The spread of COVID-19 has become a significant and troubling aspect of society in 2020. With millions of cases reported across countries, new outbreaks have occurred and followed patterns of previously affected areas. Many disease detection models do not incorporate the wealth of social media data that can be utilized for modeling and predicting its spread. It is useful to ask, can we utilize this knowledge in one country to model the outbreak in another? To answer this, we propose the task of cross-lingual transfer learning for epidemiological alignment. Utilizing both macro and micro text features, we train on Italy’s early COVID-19 outbreak through Twitter and transfer to several other countries. Our experiments show strong results with up to 0.85 Spearman correlation in cross-country predictions.

Fakeddit: A New Multimodal Benchmark Dataset for Fine-grained Fake News Detection
Kai Nakamura | Sharon Levy | William Yang Wang
Proceedings of the Twelfth Language Resources and Evaluation Conference

Fake news has altered society in negative ways in politics and culture. It has adversely affected both online social network systems as well as offline communities and conversations. Using automatic machine learning classification models is an efficient way to combat the widespread dissemination of fake news. However, a lack of effective, comprehensive datasets has been a problem for fake news research and detection model development. Prior fake news datasets do not provide multimodal text and image data, metadata, comment data, and fine-grained fake news categorization at the scale and breadth of our dataset. We present Fakeddit, a novel multimodal dataset consisting of over 1 million samples from multiple categories of fake news.
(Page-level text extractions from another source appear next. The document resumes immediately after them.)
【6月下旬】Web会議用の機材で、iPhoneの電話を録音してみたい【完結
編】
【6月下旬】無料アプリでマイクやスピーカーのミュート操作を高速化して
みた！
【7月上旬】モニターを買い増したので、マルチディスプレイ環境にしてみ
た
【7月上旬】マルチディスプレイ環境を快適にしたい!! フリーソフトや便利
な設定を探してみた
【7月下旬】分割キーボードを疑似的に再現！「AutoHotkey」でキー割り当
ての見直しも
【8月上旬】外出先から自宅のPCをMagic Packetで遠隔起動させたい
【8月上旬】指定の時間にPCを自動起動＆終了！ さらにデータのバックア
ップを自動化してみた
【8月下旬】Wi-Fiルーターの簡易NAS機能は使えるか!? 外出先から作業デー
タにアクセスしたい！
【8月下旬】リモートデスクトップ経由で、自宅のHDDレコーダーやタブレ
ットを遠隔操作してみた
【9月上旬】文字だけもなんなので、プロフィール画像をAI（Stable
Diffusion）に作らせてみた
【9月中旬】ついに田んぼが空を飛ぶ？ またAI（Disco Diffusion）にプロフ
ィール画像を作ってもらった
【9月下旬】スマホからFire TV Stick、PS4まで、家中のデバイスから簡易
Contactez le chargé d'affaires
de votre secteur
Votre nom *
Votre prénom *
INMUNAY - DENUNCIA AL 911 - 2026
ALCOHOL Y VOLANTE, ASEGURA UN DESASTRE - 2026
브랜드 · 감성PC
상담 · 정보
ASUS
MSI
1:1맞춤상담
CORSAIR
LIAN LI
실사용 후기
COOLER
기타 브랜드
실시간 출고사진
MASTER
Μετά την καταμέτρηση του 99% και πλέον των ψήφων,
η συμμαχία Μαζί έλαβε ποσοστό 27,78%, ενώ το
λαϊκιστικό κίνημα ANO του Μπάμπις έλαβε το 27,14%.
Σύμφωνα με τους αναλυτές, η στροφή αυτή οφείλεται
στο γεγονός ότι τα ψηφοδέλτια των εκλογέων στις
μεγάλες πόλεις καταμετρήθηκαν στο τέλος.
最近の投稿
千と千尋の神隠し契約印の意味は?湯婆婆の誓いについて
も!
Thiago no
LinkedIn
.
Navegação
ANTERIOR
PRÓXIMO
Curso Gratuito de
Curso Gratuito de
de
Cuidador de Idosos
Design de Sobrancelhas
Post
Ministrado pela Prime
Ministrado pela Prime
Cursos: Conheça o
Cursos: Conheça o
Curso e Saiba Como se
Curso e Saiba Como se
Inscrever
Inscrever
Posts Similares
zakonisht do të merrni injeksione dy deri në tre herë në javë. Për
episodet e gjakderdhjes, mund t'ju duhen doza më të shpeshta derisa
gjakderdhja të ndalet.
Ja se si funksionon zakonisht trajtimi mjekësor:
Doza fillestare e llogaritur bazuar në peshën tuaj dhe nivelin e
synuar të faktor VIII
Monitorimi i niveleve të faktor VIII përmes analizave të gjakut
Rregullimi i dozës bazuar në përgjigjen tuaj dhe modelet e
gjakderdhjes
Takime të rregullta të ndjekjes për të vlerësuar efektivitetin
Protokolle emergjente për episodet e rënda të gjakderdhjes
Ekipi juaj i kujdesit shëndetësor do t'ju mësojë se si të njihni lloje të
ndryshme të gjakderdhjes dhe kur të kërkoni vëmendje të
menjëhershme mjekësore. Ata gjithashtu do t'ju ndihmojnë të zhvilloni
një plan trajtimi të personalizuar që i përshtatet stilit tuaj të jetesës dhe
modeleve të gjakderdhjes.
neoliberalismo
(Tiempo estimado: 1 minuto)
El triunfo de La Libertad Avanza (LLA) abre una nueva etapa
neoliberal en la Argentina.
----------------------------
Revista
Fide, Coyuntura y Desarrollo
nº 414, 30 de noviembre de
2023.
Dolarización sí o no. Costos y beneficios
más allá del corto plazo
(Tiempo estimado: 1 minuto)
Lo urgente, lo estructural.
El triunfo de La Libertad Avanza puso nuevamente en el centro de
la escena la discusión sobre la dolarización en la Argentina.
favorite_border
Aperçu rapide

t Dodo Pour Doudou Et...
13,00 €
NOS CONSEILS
After being processed through several stages of review, the samples are labeled according to 2-way, 3-way, and 6-way classification categories through distant supervision. We construct hybrid text+image models and perform extensive experiments for multiple variations of classification, demonstrating the importance of the novel aspect of multimodality and fine-grained classification unique to Fakeddit.

Investigating African-American Vernacular English in Transformer-Based Text Generation
Sophie Groenwold | Lily Ou | Aesha Parekh | Samhita Honnavalli | Sharon Levy | Diba Mirza | William Yang Wang
Proceedings of the 2020 Conference on Empirical Methods in Natural Language Processing (EMNLP)

The growth of social media has encouraged the written use of African American Vernacular English (AAVE), which has traditionally been used only in oral contexts. However, NLP models have historically been developed using dominant English varieties, such as Standard American English (SAE), due to text corpora availability. We investigate the performance of GPT-2 on AAVE text by creating a dataset of intent-equivalent parallel AAVE/SAE tweet pairs, thereby isolating syntactic structure and AAVE- or SAE-specific language for each pair. We evaluate each sample and its GPT-2 generated text with pretrained sentiment classifiers and find that while AAVE text results in more classifications of negative sentiment than SAE, the use of GPT-2 generally increases occurrences of positive sentiment for both. Additionally, we conduct human evaluation of AAVE and SAE text generated with GPT-2 to compare contextual rigor and overall quality.